The aroma of pipe smoke at Armagh county matches in the 1970s. Even now when I get that whiff, I am transported to concrete seats, paper hats, old-style football and a block wall with the word “FIR” written in paint behind, which was not a place for the faint-hearted.

Where do you come in your family’s birth order, and has this defined you?

I was the fourth boy in a row from a mummy who always wanted a little girl with pigtails and dresses. My older brothers tell me I was kicked into the corner while trials for number five began in earnest! Luckily for me, my sister Helena came a year later, so I received as normal an upbringing as any south Armagh youth navigating the harsh realities of a being brought up during a military conflict while trying to ponder the teenage mysteries of life.

What do you expect to happen when you die?

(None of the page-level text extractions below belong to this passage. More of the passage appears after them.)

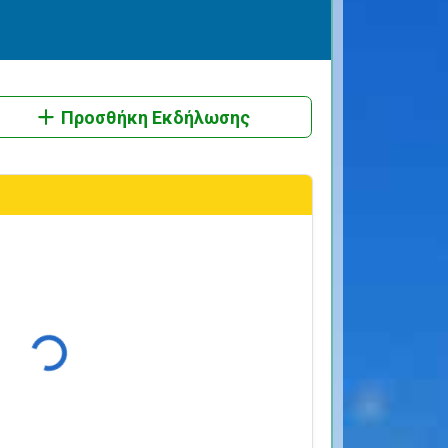
Προσθήκη Εκδήλωσης
Φόρτωση...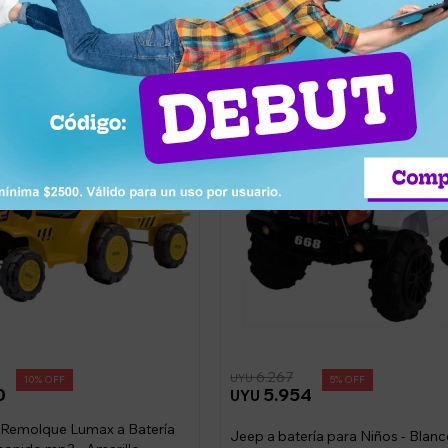
6.267
UYU
10
5
0
5.954
UYU
 Remolque Lumax a Batería
Jeep a batería para Niños - Blan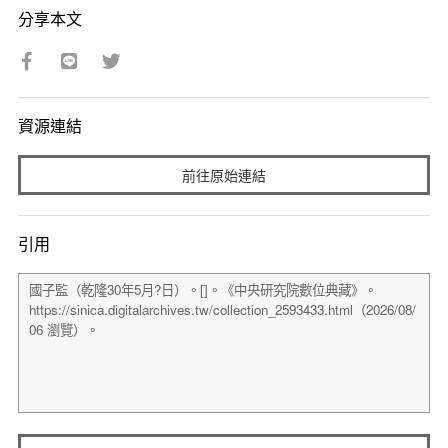
分享本文
資源連結
前往原始連結
引用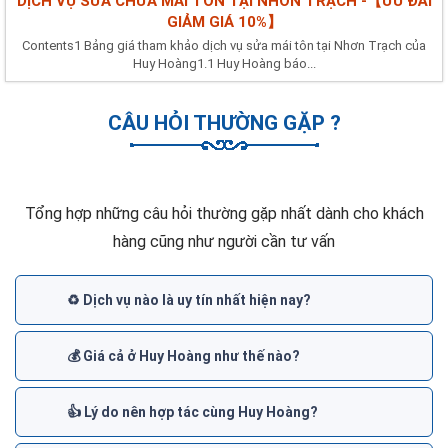
DỊCH VỤ SỬA CHỮA MÁI TÔN TẠI NHƠN TRẠCH -【ƯU ĐÃI
GIẢM GIÁ 10%】
Contents1 Bảng giá tham khảo dịch vụ sửa mái tôn tại Nhơn Trạch của
Huy Hoàng1.1 Huy Hoàng báo...
CÂU HỎI THƯỜNG GẶP ?
Tổng hợp những câu hỏi thường gặp nhất dành cho khách
hàng cũng như người cần tư vấn
♻️ Dịch vụ nào là uy tín nhất hiện nay?
💰 Giá cả ở Huy Hoàng như thế nào?
👍 Lý do nên hợp tác cùng Huy Hoàng?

I expect a Silverbridge GAA club funeral with full pomp and ceremony. We do wakes and funerals really well in our club. We basically take over and look after everything, from stewarding the wake to carrying the coffin, and the bereaved families see it an immense reassurance that we do. Speedy McCann is our funeral tsar, even going to the extent of painting numbers on the road to identify the point at which the coffin carrier exchanges occur on the funeral route.

When were you happiest?

Someone once told me that grandparents get on well with grandchildren because they share a common enemy! I now know what that means. Our daughter Megan and her husband, Dee, have provided us with more happiness than we could ever deserve with our grandchild Bláithin.

Which actor would play you in a biopic about your life?

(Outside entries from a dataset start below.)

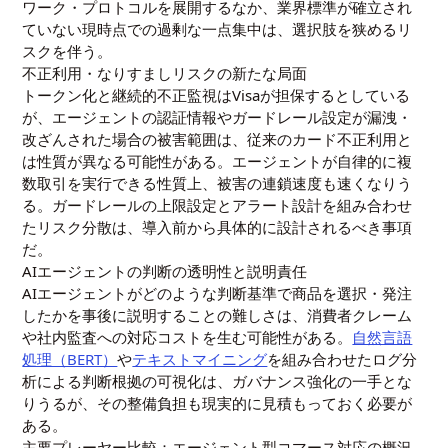
ワーク・プロトコルを展開するなか、業界標準が確立され
ていない現時点での過剰な一点集中は、選択肢を狭めるリ
スクを伴う。
不正利用・なりすましリスクの新たな局面
トークン化と継続的不正監視はVisaが担保するとしている
が、エージェントの認証情報やガードレール設定が漏洩・
改ざんされた場合の被害範囲は、従来のカード不正利用と
は性質が異なる可能性がある。エージェントが自律的に複
数取引を実行できる性質上、被害の連鎖速度も速くなりう
る。ガードレールの上限設定とアラート設計を組み合わせ
たリスク分散は、導入前から具体的に設計されるべき事項
だ。
AIエージェントの判断の透明性と説明責任
AIエージェントがどのような判断基準で商品を選択・発注
したかを事後に説明することの難しさは、消費者クレーム
や社内監査への対応コストを生む可能性がある。
自然言語
処理（BERT）
や
テキストマイニング
を組み合わせたログ分
析による判断根拠の可視化は、ガバナンス強化の一手とな
りうるが、その整備負担も現実的に見積もっておく必要が
ある。
主要プレーヤー比較：エージェント型コマース対応の概況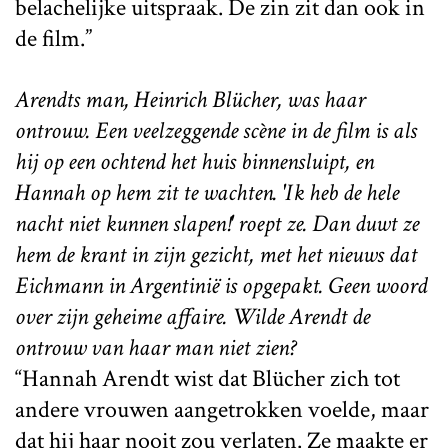
belachelijke uitspraak. De zin zit dan ook in
de film.”
Arendts man, Heinrich Blücher, was haar
ontrouw. Een veelzeggende scène in de film is als
hij op een ochtend het huis binnensluipt, en
Hannah op hem zit te wachten. 'Ik heb de hele
nacht niet kunnen slapen!' roept ze. Dan duwt ze
hem de krant in zijn gezicht, met het nieuws dat
Eichmann in Argentinië is opgepakt. Geen woord
over zijn geheime affaire. Wilde Arendt de
ontrouw van haar man niet zien?
“Hannah Arendt wist dat Blücher zich tot
andere vrouwen aangetrokken voelde, maar
dat hij haar nooit zou verlaten. Ze maakte er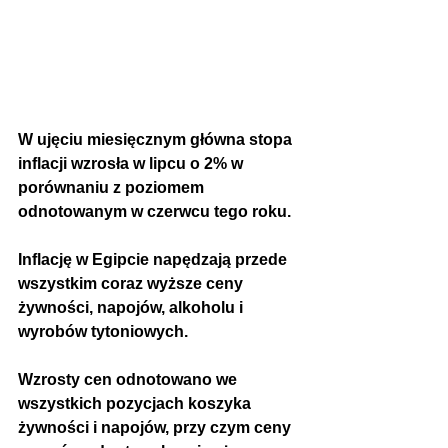
W ujęciu miesięcznym 
główna stopa 
inflacji wzrosła
 w lipcu o 2% w 
porównaniu z poziomem 
odnotowanym w czerwcu tego roku.
Inflację w Egipcie napędzają przede 
wszystkim coraz wyższe ceny 
żywności, napojów, alkoholu i 
wyrobów tytoniowych.
Wzrosty cen odnotowano we 
wszystkich pozycjach koszyka 
żywności i napojów, przy czym ceny 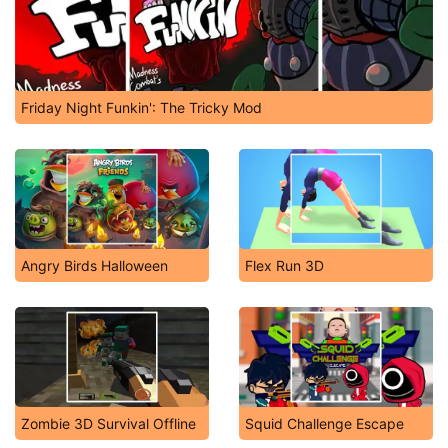
Friday Night Funkin': The Tricky Mod
Angry Birds Halloween
Flex Run 3D
Zombie 3D Survival Offline
Squid Challenge Escape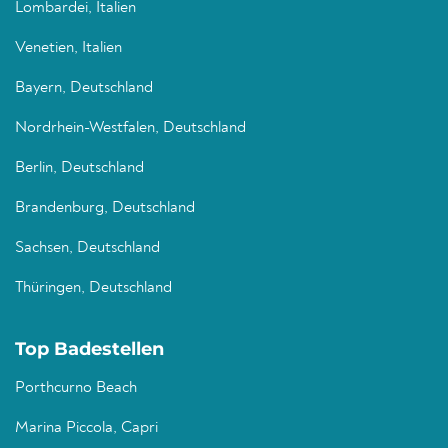
Lombardei, Italien
Venetien, Italien
Bayern, Deutschland
Nordrhein-Westfalen, Deutschland
Berlin, Deutschland
Brandenburg, Deutschland
Sachsen, Deutschland
Thüringen, Deutschland
Top Badestellen
Porthcurno Beach
Marina Piccola, Capri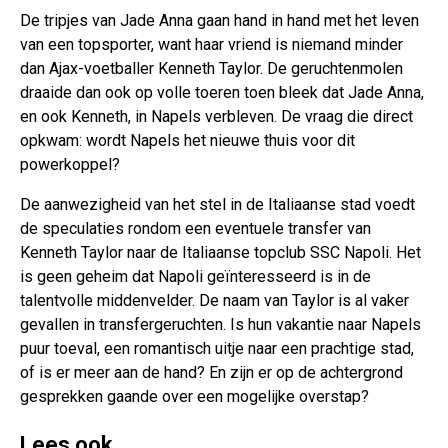
De tripjes van Jade Anna gaan hand in hand met het leven
van een topsporter, want haar vriend is niemand minder
dan Ajax-voetballer Kenneth Taylor. De geruchtenmolen
draaide dan ook op volle toeren toen bleek dat Jade Anna,
en ook Kenneth, in Napels verbleven. De vraag die direct
opkwam: wordt Napels het nieuwe thuis voor dit
powerkoppel?
De aanwezigheid van het stel in de Italiaanse stad voedt
de speculaties rondom een eventuele transfer van
Kenneth Taylor naar de Italiaanse topclub SSC Napoli. Het
is geen geheim dat Napoli geïnteresseerd is in de
talentvolle middenvelder. De naam van Taylor is al vaker
gevallen in transfergeruchten. Is hun vakantie naar Napels
puur toeval, een romantisch uitje naar een prachtige stad,
of is er meer aan de hand? En zijn er op de achtergrond
gesprekken gaande over een mogelijke overstap?
Lees ook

In my first year of teaching, one of my students told me I looked like a cross between Liam Neeson and Tom Selleck without the moustache. I let her off detention for that remark until one of my colleagues told me she had told him exactly the same thing with the same result.

What’s your biggest career/personal regret?

I never look back in anger. I would have loved to have won a championship with Silverbridge or an All-Ireland with Armagh but, as Charlotte Church says, “Even God can’t change the past”.

Have you any psychological quirks?

My wife and family could answer that question more honestly than I, and please don’t ask them.